WORK REQUEST
With nothing left out, give the data back exactly.

++++ EXTRACTED INFORMATION ++++

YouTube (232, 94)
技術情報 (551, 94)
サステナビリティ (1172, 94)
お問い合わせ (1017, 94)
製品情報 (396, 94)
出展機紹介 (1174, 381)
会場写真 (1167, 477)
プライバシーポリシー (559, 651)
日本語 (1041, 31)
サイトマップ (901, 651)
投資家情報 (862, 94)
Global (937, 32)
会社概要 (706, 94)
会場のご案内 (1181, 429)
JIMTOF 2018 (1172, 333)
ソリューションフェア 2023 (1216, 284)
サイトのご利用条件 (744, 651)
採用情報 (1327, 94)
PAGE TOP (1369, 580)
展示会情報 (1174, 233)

++++

FINAL ANSWER
YouTube (232, 94)
技術情報 (551, 94)
サステナビリティ (1172, 94)
お問い合わせ (1017, 94)
製品情報 (396, 94)
出展機紹介 (1174, 381)
会場写真 (1167, 477)
プライバシーポリシー (559, 651)
日本語 (1041, 31)
サイトマップ (901, 651)
投資家情報 (862, 94)
Global (937, 32)
会社概要 (706, 94)
会場のご案内 (1181, 429)
JIMTOF 2018 (1172, 333)
ソリューションフェア 2023 (1216, 284)
サイトのご利用条件 (744, 651)
採用情報 (1327, 94)
PAGE TOP (1369, 580)
展示会情報 (1174, 233)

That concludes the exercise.